McGraw Hill Financial (MHFI), the parent company of S&P Dow Jones Indices, supports the New York Public Library’s Science, Industry, and Business Library (SIBL) in their Financial Literacy campaign.  MHFI’s Corporate Responsibility and Sustainability team Co-Sponsored this event with the Financial Planning Association (FPA) of New York.  More than a dozen other organizations participated with volunteers and information for attendees.  Counselors from FPA NY, Community Service Society of NY, and the Health Insurance Information and Counseling and Assistance Program were on hand to provide advice.  MHFI was asked by the organizers to provide an information session to attendees on how indexing works.

To do that, I invited Dr. David Blitzer, Chairman of our S&P DJI Index Committees, and Todd Rosenbluth, Head of ETF and Mutual Fund Evaluation at S&P Capital IQ, to collaborate and present on this topic together.  Our approach was to combine index education from S&P DJI with fund education from S&P Capital IQ to help the audience better understand some of the investment choices they might find in everyday life such as investing with funds in an Individual Retirement Account (IRA) or through a 401K plan.  Here are some of the key points that David and Todd communicated:

Dr David Blitzer, S&P DJI:

  • Historically, over any period of a year or more, about 2 out of 5 mutual funds outperform and three of five underperform their benchmark
  • Good performance does not persist for many active mutual funds – our data has shown a 40% chance of beating an S&P benchmark in 1 year, 16% for two years in a row, 6% in three consecutive years
  • Why? Index products typically have lower fees than active products – better to keep as much of your money as you can, not give it away to manager fees.

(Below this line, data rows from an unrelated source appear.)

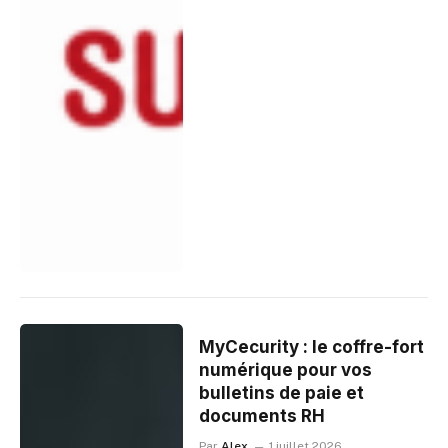
MyCecurity : le coffre-fort
numérique pour vos
bulletins de paie et
documents RH
Par
Alex
1 juillet 2026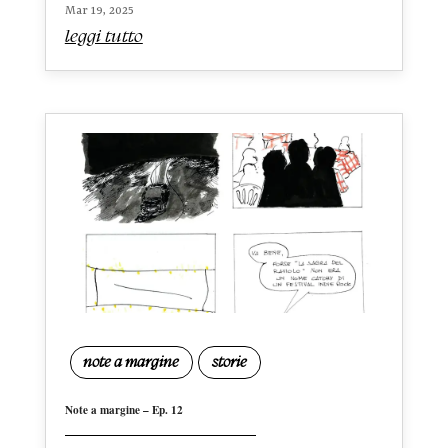
Mar 19, 2025
leggi tutto
note a margine
storie
Note a margine – Ep. 12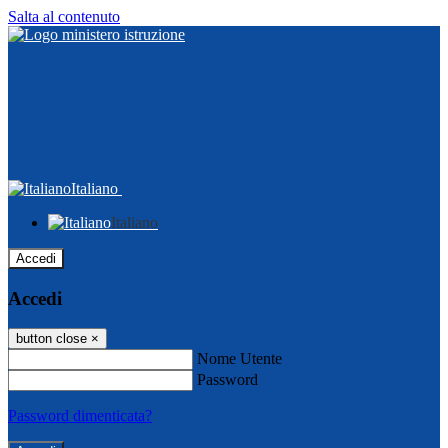
Salta al contenuto
Italiano
Italiano
Accedi
Accedi
button close
×
Nome Utente
Password
Password dimenticata?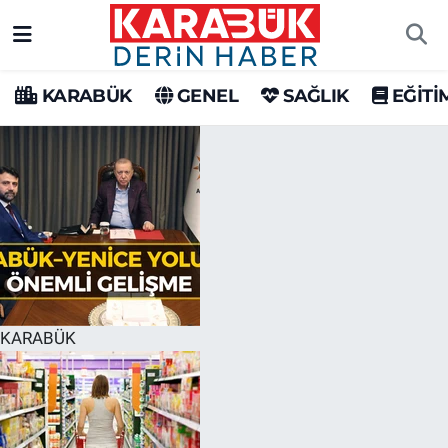
Karabük Nöbetçi Eczaneler
KARABÜK
GENEL
SAĞLIK
EĞİTİ
Karabük Hava Durumu
Karabük Trafik Yoğunluk Haritası
Süper Lig Puan Durumu ve Fikstür
Tüm Manşetler
Son Dakika Haberleri
KARABÜK
Haber Arşivi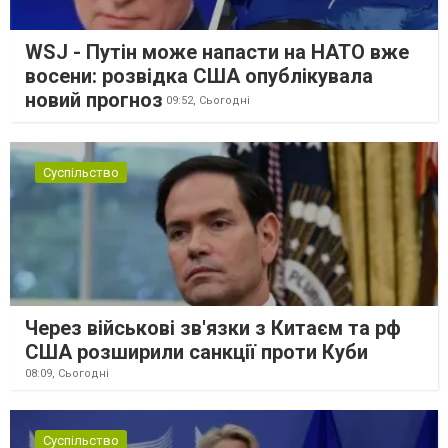
WSJ - Путін може напасти на НАТО вже
восени: розвідка США опублікувала
новий прогноз
09:52,
Сьогодні
Суспільство
Через військові зв'язки з Китаєм та рф
США розширили санкції проти Куби
08:09,
Сьогодні
Суспільство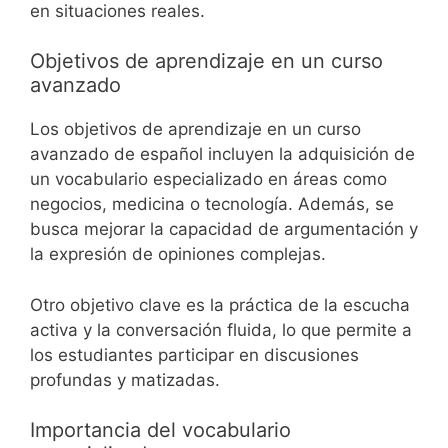
en situaciones reales.
Objetivos de aprendizaje en un curso
avanzado
Los objetivos de aprendizaje en un curso
avanzado de español incluyen la adquisición de
un vocabulario especializado en áreas como
negocios, medicina o tecnología. Además, se
busca mejorar la capacidad de argumentación y
la expresión de opiniones complejas.
Otro objetivo clave es la práctica de la escucha
activa y la conversación fluida, lo que permite a
los estudiantes participar en discusiones
profundas y matizadas.
Importancia del vocabulario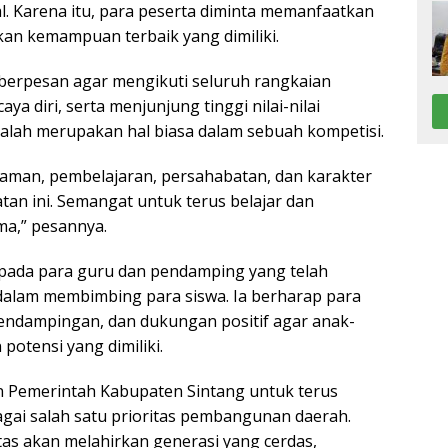
al. Karena itu, para peserta diminta memanfaatkan
n kemampuan terbaik yang dimiliki.
 berpesan agar mengikuti seluruh rangkaian
a diri, serta menjunjung tinggi nilai-nilai
alah merupakan hal biasa dalam sebuah kompetisi.
laman, pembelajaran, persahabatan, dan karakter
tan ini. Semangat untuk terus belajar dan
ma,” pesannya.
pada para guru dan pendamping yang telah
alam membimbing para siswa. Ia berharap para
pendampingan, dan dukungan positif agar anak-
otensi yang dimiliki.
n Pemerintah Kabupaten Sintang untuk terus
gai salah satu prioritas pembangunan daerah.
as akan melahirkan generasi yang cerdas,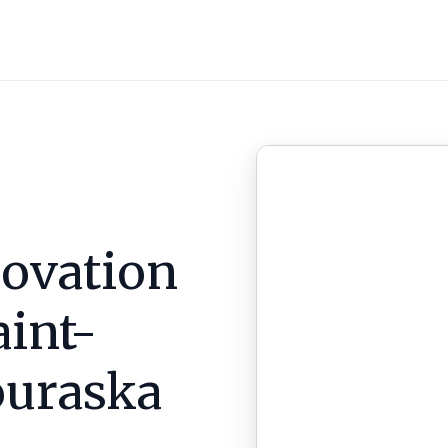
ovation
aint-
uraska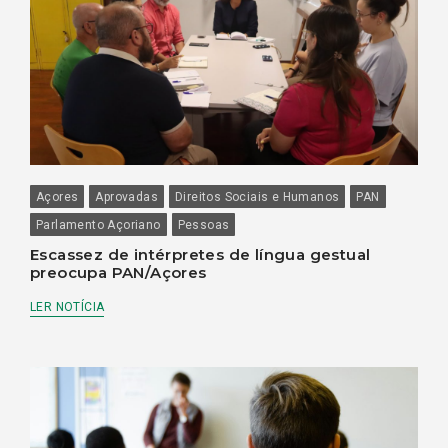
Açores
Aprovadas
Direitos Sociais e Humanos
PAN
Parlamento Açoriano
Pessoas
Escassez de intérpretes de língua gestual
preocupa PAN/Açores
LER NOTÍCIA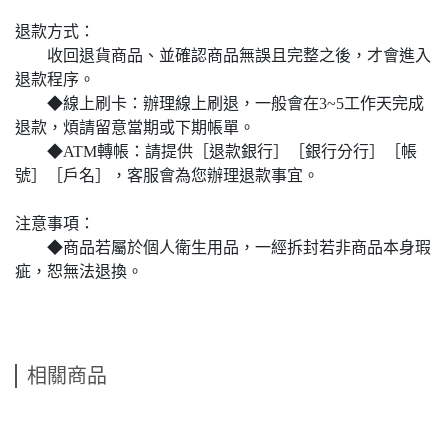
退款方式：
收回退貨商品、並確認商品無誤且完整之後，才會進入
退款程序。
◆線上刷卡：辦理線上刷退，一般會在3~5工作天完成
退款，煩請留意當期或下期帳單。
◆ATM轉帳：請提供［退款銀行］［銀行分行］［帳
號］［戶名］，客服會為您辦理退款事宜。
注意事項：
◆商品若屬於個人衛生用品，一經拆封若非商品本身瑕
疵，恕無法退換。
相關商品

Todd Rosenbluth, S&P Capital IQ / SNL:

  • Finding actively managed funds that outperformed the S&P 500 index over the short and long term is hard. This is why investors pulled $150 billion out of active mutual funds and ETFs in the 12 months ended September 2015 and added $461 billion to passive products according to Morningstar data.
  • Those that want active management should seek out funds with a below-average expense ratio and an experienced management team, and that have generated strong returns with below average volatility.
  • If investors do their homework they may reduce the likelihood of holding a below-average fund, but it may still end up in their portfolio.